As relações étnico-raciais e sóciossexuais entre homem branco e mulher negra no Naturalismo de “O Cortiço” - amor e sensualidade; urbanização e costumes.

O que faz a paixão ao coração de um homem? Que mudanças influem em seu corpo ou em seus hábitos? Que comportamentos lhe dita? Que mudanças e transformações lhe provocam? Que é, afinal, isso – a paixão?...

Em "O Cortiço", Aluísio de Azevedo descreve Rita Baiana como pândega, "doida mesmo", que larga tudo por um pagode, para quem não há obrigação ou dia santo, pois gosta de "dançar e cantar à viola" e que, "tirando o defeito da vadiagem", "não é má criatura".

Após uma longa ausência da estalagem de "São Romão", onde deixou seu quarto vazio, mas sem descuidar do aluguel, para meter-se em Jacarepaguá com seu novo amante, o Firmo, um "mulato" violeiro, muito bem composto e com um bigodinho sacana na cara, Rita voltou para o cortiço e logo foi recebida com entusiasmo e festa por todos os seus vizinhos e amigos.
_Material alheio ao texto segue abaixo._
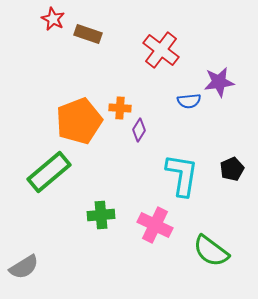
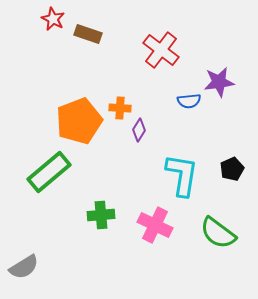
green semicircle: moved 7 px right, 18 px up
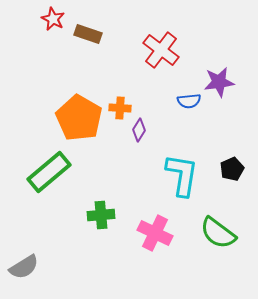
orange pentagon: moved 3 px up; rotated 21 degrees counterclockwise
pink cross: moved 8 px down
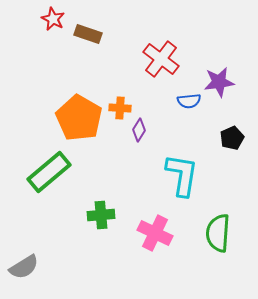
red cross: moved 9 px down
black pentagon: moved 31 px up
green semicircle: rotated 57 degrees clockwise
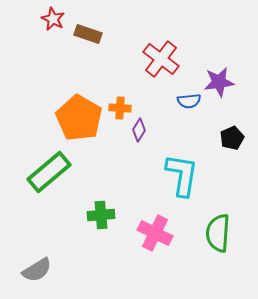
gray semicircle: moved 13 px right, 3 px down
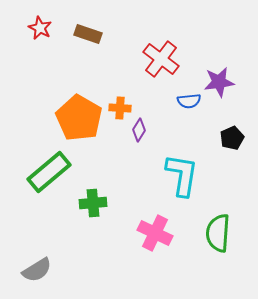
red star: moved 13 px left, 9 px down
green cross: moved 8 px left, 12 px up
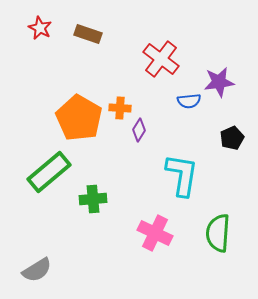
green cross: moved 4 px up
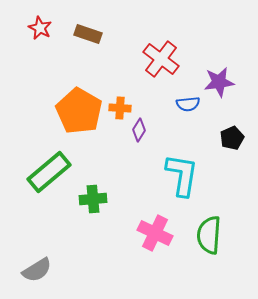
blue semicircle: moved 1 px left, 3 px down
orange pentagon: moved 7 px up
green semicircle: moved 9 px left, 2 px down
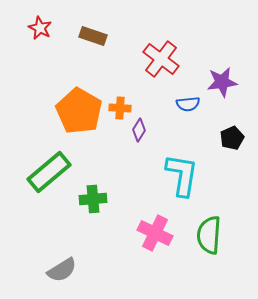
brown rectangle: moved 5 px right, 2 px down
purple star: moved 3 px right
gray semicircle: moved 25 px right
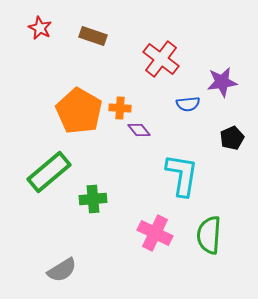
purple diamond: rotated 70 degrees counterclockwise
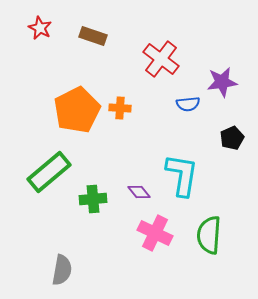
orange pentagon: moved 2 px left, 1 px up; rotated 15 degrees clockwise
purple diamond: moved 62 px down
gray semicircle: rotated 48 degrees counterclockwise
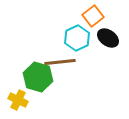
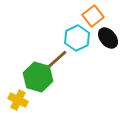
black ellipse: rotated 15 degrees clockwise
brown line: moved 6 px left; rotated 36 degrees counterclockwise
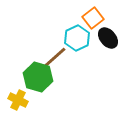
orange square: moved 2 px down
brown line: moved 1 px left, 3 px up
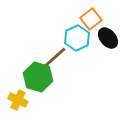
orange square: moved 2 px left, 1 px down
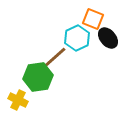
orange square: moved 2 px right; rotated 30 degrees counterclockwise
green hexagon: rotated 24 degrees counterclockwise
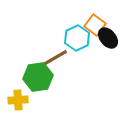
orange square: moved 2 px right, 6 px down; rotated 15 degrees clockwise
brown line: rotated 12 degrees clockwise
yellow cross: rotated 30 degrees counterclockwise
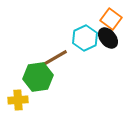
orange square: moved 16 px right, 6 px up
cyan hexagon: moved 8 px right
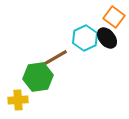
orange square: moved 3 px right, 2 px up
black ellipse: moved 1 px left
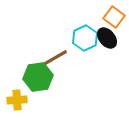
yellow cross: moved 1 px left
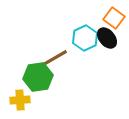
orange square: moved 1 px down
yellow cross: moved 3 px right
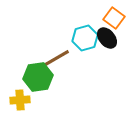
cyan hexagon: rotated 10 degrees clockwise
brown line: moved 2 px right
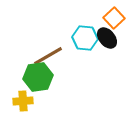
orange square: rotated 10 degrees clockwise
cyan hexagon: rotated 20 degrees clockwise
brown line: moved 7 px left, 3 px up
yellow cross: moved 3 px right, 1 px down
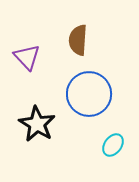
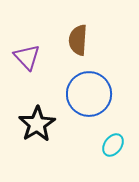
black star: rotated 9 degrees clockwise
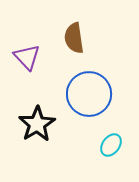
brown semicircle: moved 4 px left, 2 px up; rotated 12 degrees counterclockwise
cyan ellipse: moved 2 px left
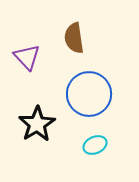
cyan ellipse: moved 16 px left; rotated 30 degrees clockwise
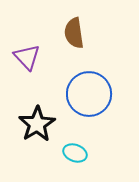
brown semicircle: moved 5 px up
cyan ellipse: moved 20 px left, 8 px down; rotated 45 degrees clockwise
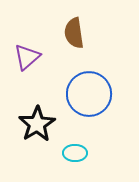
purple triangle: rotated 32 degrees clockwise
cyan ellipse: rotated 20 degrees counterclockwise
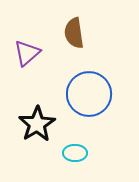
purple triangle: moved 4 px up
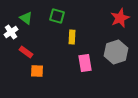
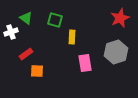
green square: moved 2 px left, 4 px down
white cross: rotated 16 degrees clockwise
red rectangle: moved 2 px down; rotated 72 degrees counterclockwise
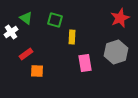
white cross: rotated 16 degrees counterclockwise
Já havia se mudado para lá o português Jerônimo e sua esposa Piedade. Ele, um galego alto, branco, forte, hercúleo – empregara-se como cavoucador na pedreira de João Romão por setenta mil réis. Ela, uma mulher simples, proba, resignada. Ambos eram muito discretos, circunspectos e trabalhadores.

Quem diria que aquele português iria declinar de sua sobriedade e relaxar de suas obrigações, cumpridas com obstinado senso de valor moral, quando conhecesse a Rita?... Mulher de cabelo crespo, farto e reluzente, trazia no corpo "o asseio das brasileiras e um odor sensual de trevos e plantas aromáticas". Rita era uma "mulata" com quadris rijos e atrevidos. Tinha o homem que queria e quando queria – fora as paixões miúdas. Avessa ao casamento, ela era uma mulher a frente de seu tempo, livre, libertária: "- Casar? protestou a Rita. Nessa não cai a filha de meu pai! Casar? Livra! Pra quê? Pra arranjar cativeiro? um marido é pior que o diabo; pensa logo que a gente é escrava! Nada! qual! Deus te livre! Não há como viver cada um senhor e dono do que é seu!"...

Pois foi o corpo, a cor, o cheiro, o quadril e o gingado de Rita que seduziu e encantou aquele português – tão duro e robusto como a imponente e inquebrantável pedreira que cavoucava e tão estóico quanto qualquer outro que se acostuma às adversidades e imperativos de uma vida cheia de privações.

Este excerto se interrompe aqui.